§ **Task prompt**:
Repeat all entries word for word; skip images.

(Pixel coordinate grounding data)
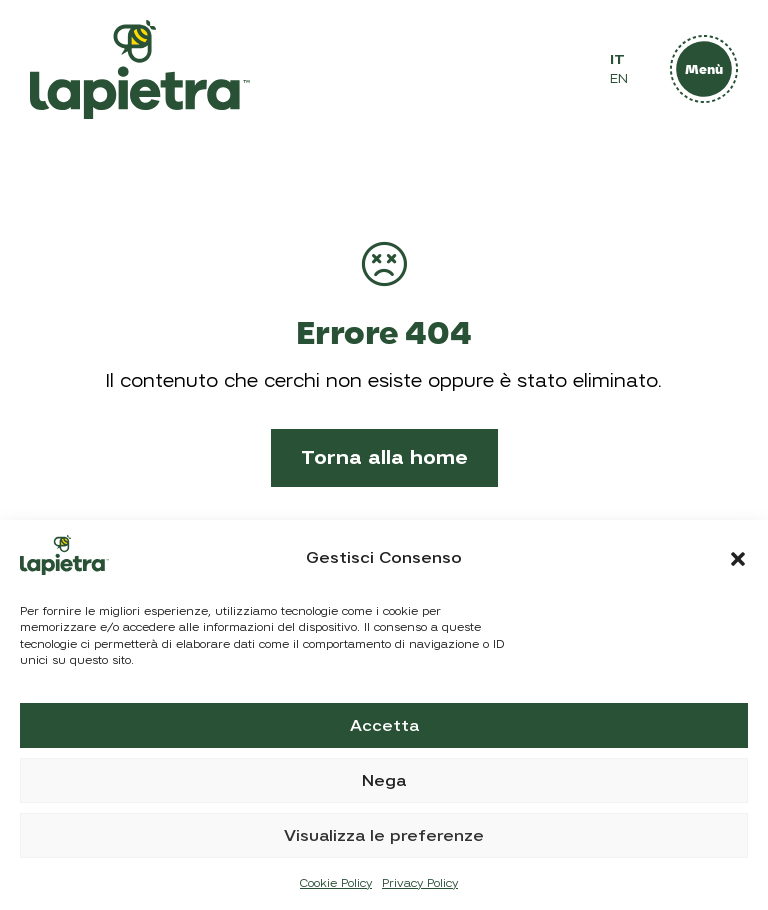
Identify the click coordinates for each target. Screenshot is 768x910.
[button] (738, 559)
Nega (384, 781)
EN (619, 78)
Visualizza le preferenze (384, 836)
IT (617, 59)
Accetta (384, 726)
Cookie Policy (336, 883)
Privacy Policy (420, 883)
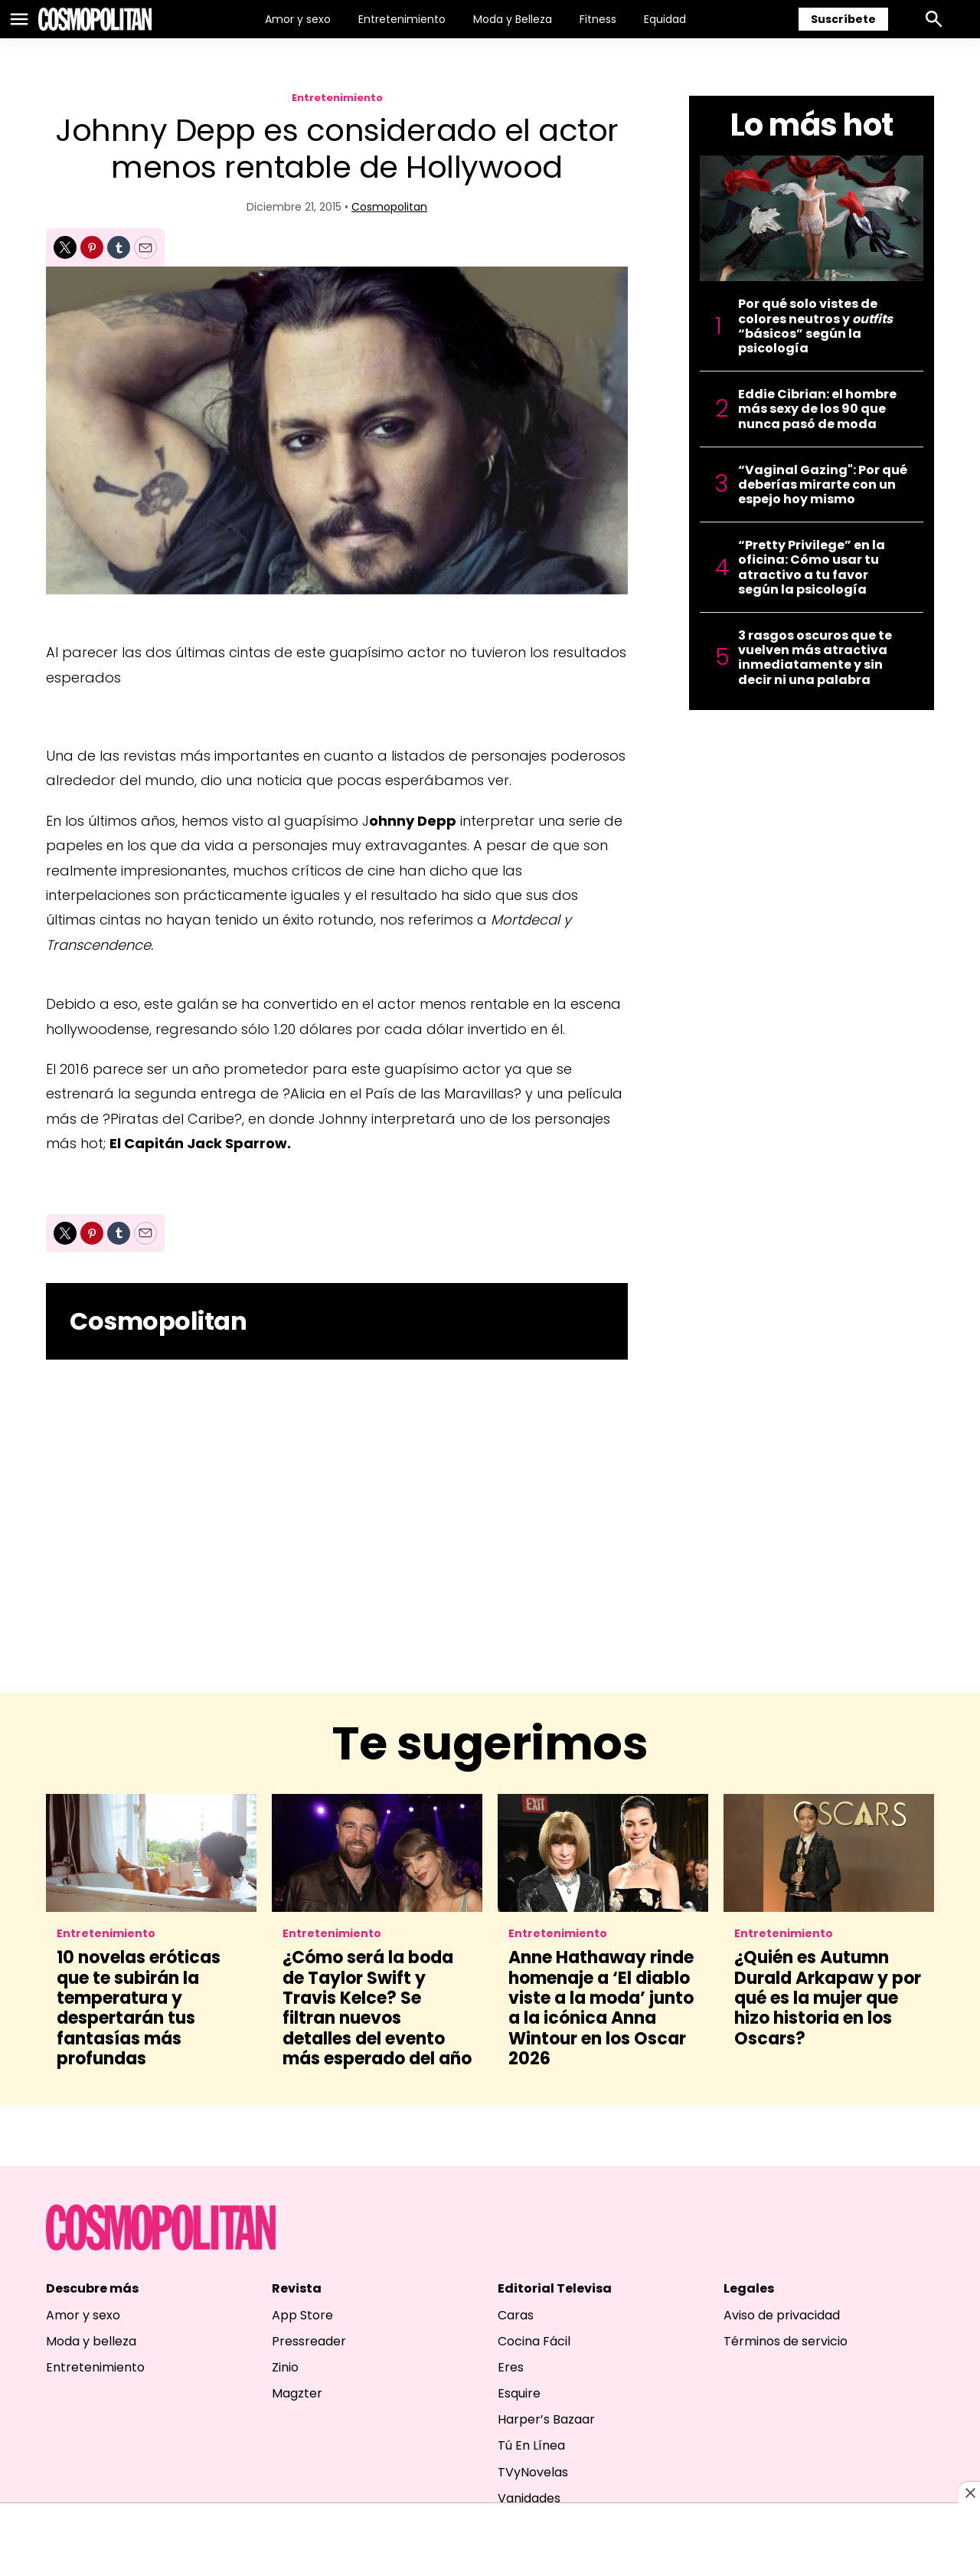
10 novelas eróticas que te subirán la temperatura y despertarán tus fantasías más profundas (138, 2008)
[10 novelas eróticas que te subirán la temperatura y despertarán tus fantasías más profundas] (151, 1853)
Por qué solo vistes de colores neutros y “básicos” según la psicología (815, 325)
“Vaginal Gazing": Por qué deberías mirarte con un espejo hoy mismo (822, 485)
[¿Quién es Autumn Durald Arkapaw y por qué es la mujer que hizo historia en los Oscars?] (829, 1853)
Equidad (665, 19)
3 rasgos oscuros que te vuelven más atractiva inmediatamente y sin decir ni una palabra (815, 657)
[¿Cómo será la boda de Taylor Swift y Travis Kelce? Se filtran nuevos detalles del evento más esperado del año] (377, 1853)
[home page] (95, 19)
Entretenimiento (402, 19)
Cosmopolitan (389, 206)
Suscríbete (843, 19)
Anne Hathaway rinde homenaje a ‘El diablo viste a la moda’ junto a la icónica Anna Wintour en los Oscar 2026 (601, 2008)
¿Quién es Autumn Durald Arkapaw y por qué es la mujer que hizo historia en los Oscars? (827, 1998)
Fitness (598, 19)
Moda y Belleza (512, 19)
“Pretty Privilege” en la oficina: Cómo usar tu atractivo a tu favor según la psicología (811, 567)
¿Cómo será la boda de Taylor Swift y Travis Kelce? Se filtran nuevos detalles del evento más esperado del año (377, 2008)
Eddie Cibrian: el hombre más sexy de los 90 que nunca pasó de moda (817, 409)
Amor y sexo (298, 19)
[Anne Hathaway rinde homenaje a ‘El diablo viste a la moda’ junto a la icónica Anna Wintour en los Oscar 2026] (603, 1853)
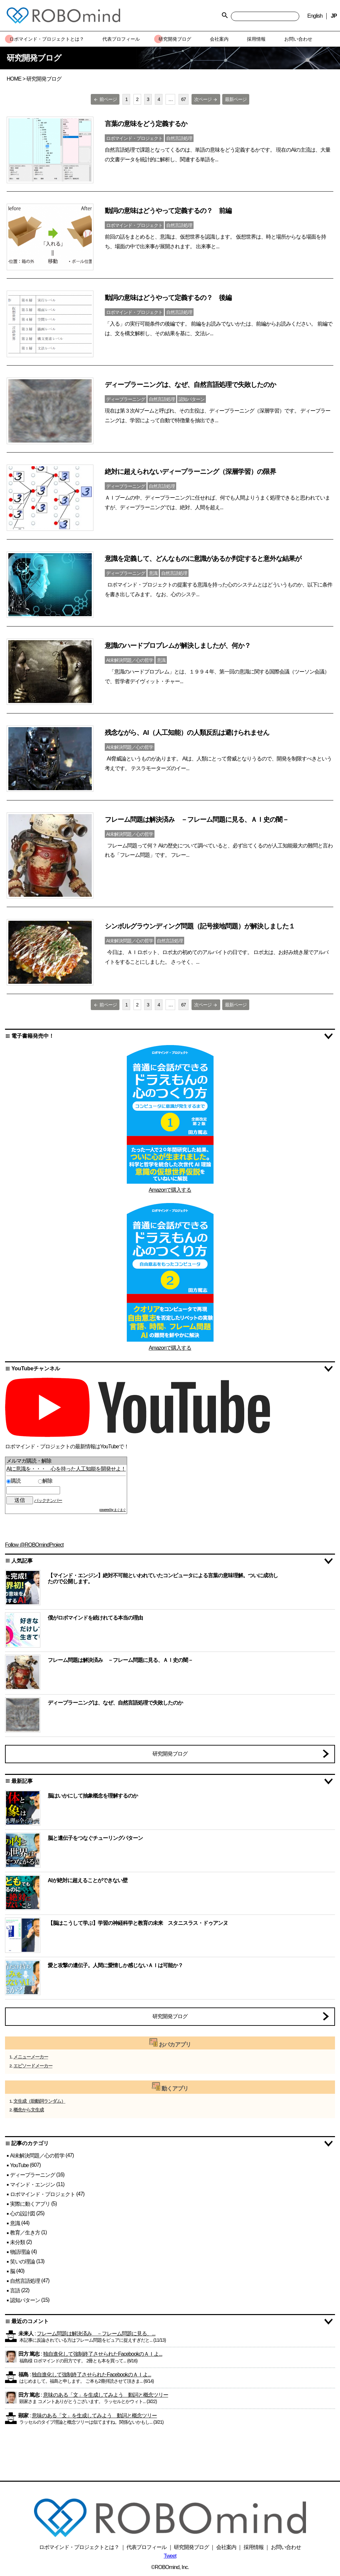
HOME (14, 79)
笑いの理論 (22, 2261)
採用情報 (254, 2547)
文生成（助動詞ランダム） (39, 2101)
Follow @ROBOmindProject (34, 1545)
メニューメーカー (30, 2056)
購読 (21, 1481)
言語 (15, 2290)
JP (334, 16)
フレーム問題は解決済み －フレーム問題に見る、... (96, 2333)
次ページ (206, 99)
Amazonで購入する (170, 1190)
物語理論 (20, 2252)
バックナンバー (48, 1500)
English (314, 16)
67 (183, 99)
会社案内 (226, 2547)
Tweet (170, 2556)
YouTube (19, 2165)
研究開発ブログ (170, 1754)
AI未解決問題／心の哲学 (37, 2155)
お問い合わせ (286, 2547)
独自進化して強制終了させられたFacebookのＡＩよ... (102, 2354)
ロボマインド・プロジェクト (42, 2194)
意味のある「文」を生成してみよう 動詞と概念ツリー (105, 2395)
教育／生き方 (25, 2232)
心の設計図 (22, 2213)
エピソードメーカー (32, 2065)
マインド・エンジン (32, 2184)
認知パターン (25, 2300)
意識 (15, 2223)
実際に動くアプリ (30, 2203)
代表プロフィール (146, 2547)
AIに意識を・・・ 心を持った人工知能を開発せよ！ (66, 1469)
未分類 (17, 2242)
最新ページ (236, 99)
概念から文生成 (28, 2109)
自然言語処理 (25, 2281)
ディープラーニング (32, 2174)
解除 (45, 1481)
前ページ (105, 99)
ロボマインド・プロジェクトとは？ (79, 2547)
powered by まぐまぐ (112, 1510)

§ **Your response**:
Identify the click coordinates for each target. Screenshot is 768x910.
[button] (738, 559)
Nega (384, 781)
EN (619, 78)
Visualizza le preferenze (384, 836)
IT (617, 59)
Accetta (384, 726)
Cookie Policy (336, 883)
Privacy Policy (420, 883)
10 novelas eróticas que te subirán la temperatura y despertarán tus fantasías más profundas (138, 2008)
[10 novelas eróticas que te subirán la temperatura y despertarán tus fantasías más profundas] (151, 1853)
Por qué solo vistes de colores neutros y “básicos” según la psicología (815, 325)
“Vaginal Gazing": Por qué deberías mirarte con un espejo hoy mismo (822, 485)
[¿Quién es Autumn Durald Arkapaw y por qué es la mujer que hizo historia en los Oscars?] (829, 1853)
Equidad (665, 19)
3 rasgos oscuros que te vuelven más atractiva inmediatamente y sin decir ni una palabra (815, 657)
[¿Cómo será la boda de Taylor Swift y Travis Kelce? Se filtran nuevos detalles del evento más esperado del año] (377, 1853)
[home page] (95, 19)
Entretenimiento (402, 19)
Cosmopolitan (389, 206)
Suscríbete (843, 19)
Anne Hathaway rinde homenaje a ‘El diablo viste a la moda’ junto a la icónica Anna Wintour en los Oscar 2026 (601, 2008)
¿Quién es Autumn Durald Arkapaw y por qué es la mujer que hizo historia en los Oscars? (827, 1998)
Fitness (598, 19)
Moda y Belleza (512, 19)
“Pretty Privilege” en la oficina: Cómo usar tu atractivo a tu favor según la psicología (811, 567)
¿Cómo será la boda de Taylor Swift y Travis Kelce? Se filtran nuevos detalles del evento más esperado del año (377, 2008)
Eddie Cibrian: el hombre más sexy de los 90 que nunca pasó de moda (817, 409)
Amor y sexo (298, 19)
[Anne Hathaway rinde homenaje a ‘El diablo viste a la moda’ junto a la icónica Anna Wintour en los Oscar 2026] (603, 1853)
HOME (14, 79)
笑いの理論 (22, 2261)
採用情報 (254, 2547)
文生成（助動詞ランダム） (39, 2101)
Follow @ROBOmindProject (34, 1545)
メニューメーカー (30, 2056)
購読 (21, 1481)
言語 (15, 2290)
JP (334, 16)
フレーム問題は解決済み －フレーム問題に見る、... (96, 2333)
次ページ (206, 99)
Amazonで購入する (170, 1190)
物語理論 (20, 2252)
バックナンバー (48, 1500)
English (314, 16)
67 (183, 99)
会社案内 (226, 2547)
Tweet (170, 2556)
YouTube (19, 2165)
研究開発ブログ (170, 1754)
AI未解決問題／心の哲学 (37, 2155)
お問い合わせ (286, 2547)
独自進化して強制終了させられたFacebookのＡＩよ... (102, 2354)
ロボマインド・プロジェクト (42, 2194)
意味のある「文」を生成してみよう 動詞と概念ツリー (105, 2395)
教育／生き方 (25, 2232)
心の設計図 (22, 2213)
エピソードメーカー (32, 2065)
マインド・エンジン (32, 2184)
認知パターン (25, 2300)
意識 (15, 2223)
実際に動くアプリ (30, 2203)
代表プロフィール (146, 2547)
AIに意識を・・・ 心を持った人工知能を開発せよ！ (66, 1469)
未分類 (17, 2242)
最新ページ (236, 99)
概念から文生成 (28, 2109)
自然言語処理 (25, 2281)
ディープラーニング (32, 2174)
解除 (45, 1481)
前ページ (105, 99)
ロボマインド・プロジェクトとは？ (79, 2547)
powered by まぐまぐ (112, 1510)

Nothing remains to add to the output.